The Candlenut (Aleurites moluccana), is a tree in the family Euphorbiaceae, also known as Candleberry, Indian walnut, Kemiri, Varnish tree or Kukui nut tree.

Its native range is impossible to establish precisely because of early spread by man, and the tree is now widely distributed in the New and Old World tropics. It grows to a height of 15-25 m, with wide spreading or pendulous branches. The leaves are pale green, simple and ovate, or trilobed or rarely 5-lobed, with an acute apex, 10–20 cm long. The nut is round, 4–6 cm in diameter; the seed inside has a very hard seed coat and a high oil content, which allows its use as a candle (see below), hence its name.

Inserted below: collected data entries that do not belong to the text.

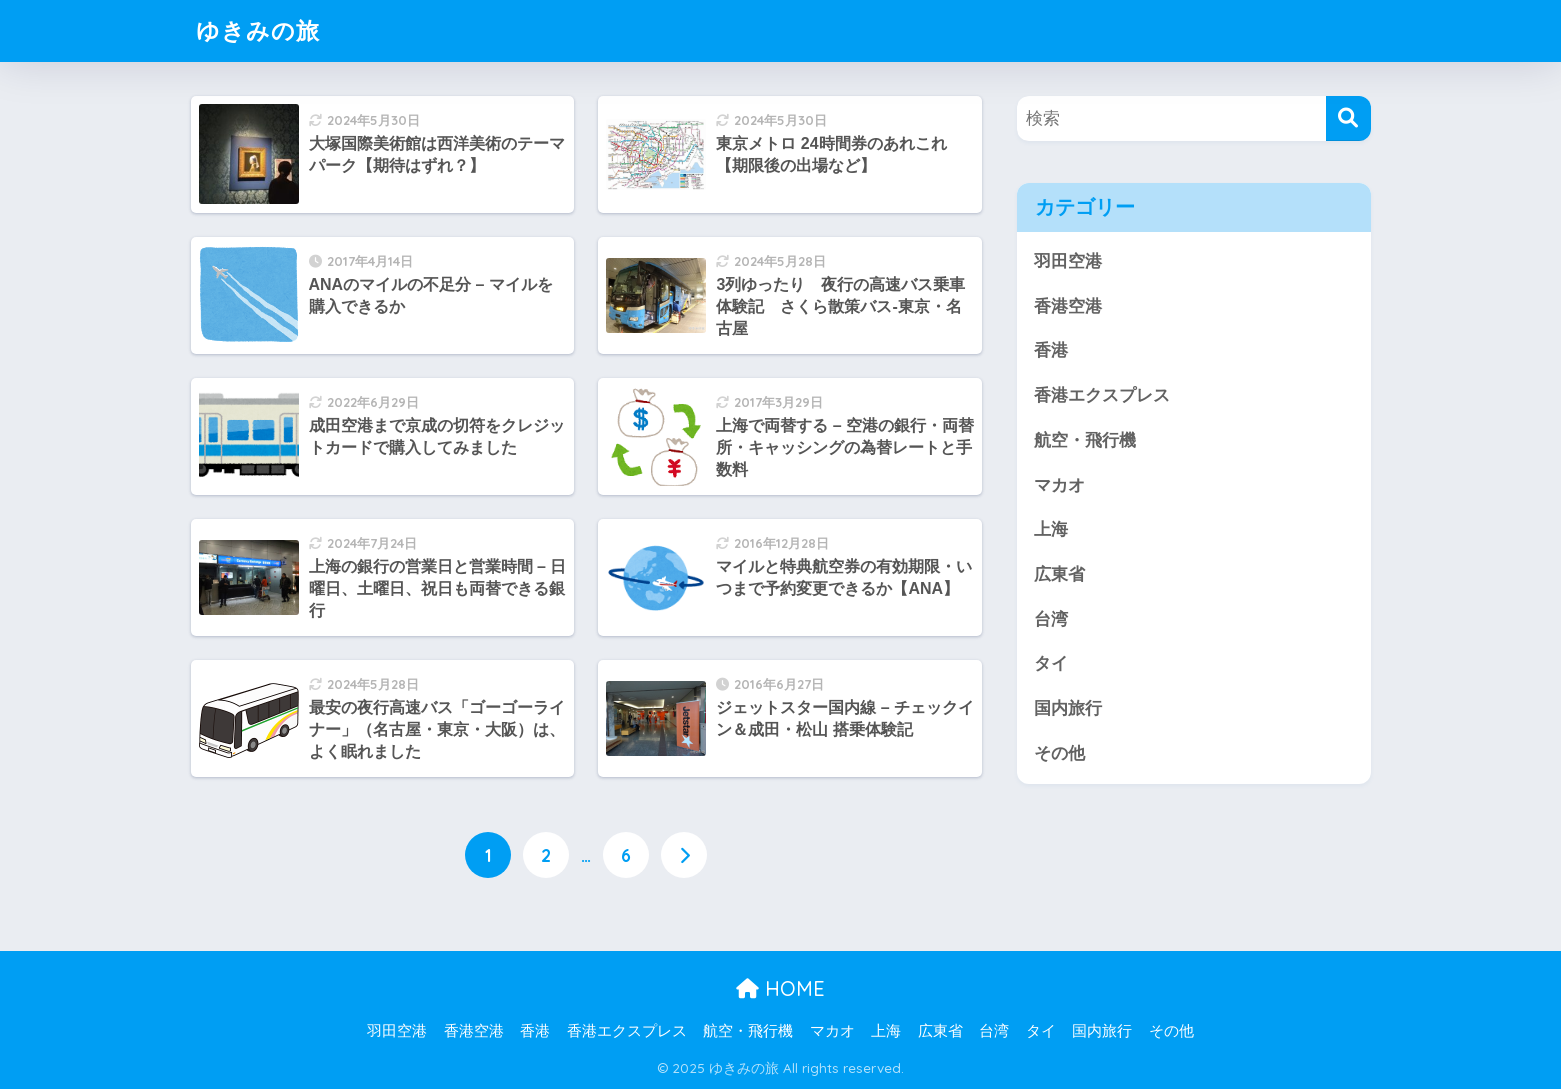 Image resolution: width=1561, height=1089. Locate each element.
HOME (780, 988)
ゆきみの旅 (258, 30)
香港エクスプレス (1102, 395)
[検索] (1348, 118)
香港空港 (1068, 306)
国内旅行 (1068, 708)
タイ (1051, 663)
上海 (1051, 529)
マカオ (1059, 485)
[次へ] (684, 855)
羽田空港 (1068, 261)
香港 (1051, 350)
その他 (1059, 753)
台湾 (1051, 619)
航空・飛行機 (1085, 440)
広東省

  • The candle nut is similar (though "rougher") in flavor and texture to the macadamia nut, which has a similarly high oil content. It is mildly toxic when raw.
  • The nut is often used cooked in Malaysian and Indonesian cuisine, where it is called buah keras or kemiri. In Java, it is used to make a thick sauce which is eaten with vegetables and rice.
  • Several parts of the plant have been used in traditional medicine in most of the areas where it is native. The oil is an irritant and purgative and sometimes used like castor oil. It is also used as a hair stimulant or additive to hair treatment systems. The seed kernels have a laxative effect. In Japan its bark has been used on tumors. In Sumatra, pounded seeds, burned with charcoal, are applied around the navel for costiveness. In Malaya, the pulped kernels or boiled leaves are used in poultices for headache, fevers, ulcers, swollen joints, and gonorrhea. In Java, the bark is used for bloody diarrhea or dysentery.
Aleurites moluccana flowers
Aleurites moluccana flowers
  • In ancient Hawaiʻi, the nuts, named kukui were burned to provide light. The nuts were strung in a row on a palm leaf midrib, lit one end, and burned one by one every 15 minutes or so. This led to their use as a measure of time. One could instruct someone to return home before the second nut burned out.
  • In Tonga, still nowadays, ripe nuts, named tuitui are pounded into a paste, tukilamulamu, used as soap or shampoo.
  • Candle nuts are also roasted and mixed into a paste with salt to form a Hawaiian condiment known as inamona. Inamona is a key ingredient in traditional Hawaiian poke. It's the Hawaiian state tree.[1]

Modern cultivation is mostly for the oil. In plantations, each tree will produce 30–80 kg of nuts, and the nuts yield 15 to 20% of their weight in oil. Most of the oil is used locally rather than figuring in international trade.

In Hawaiʻi the Candlenut tree is a symbol of enlightenment, protection and peace. Candlenut was considered to be the body form of Kamapua'a, the pig god. One of the legends told about a woman who, despite her best efforts to please her husband, was routinely beaten. Finally, the husband beat her to death and buried her under a kukui tree. Being a kind and just woman, she was given new life, and the husband was eventually killed.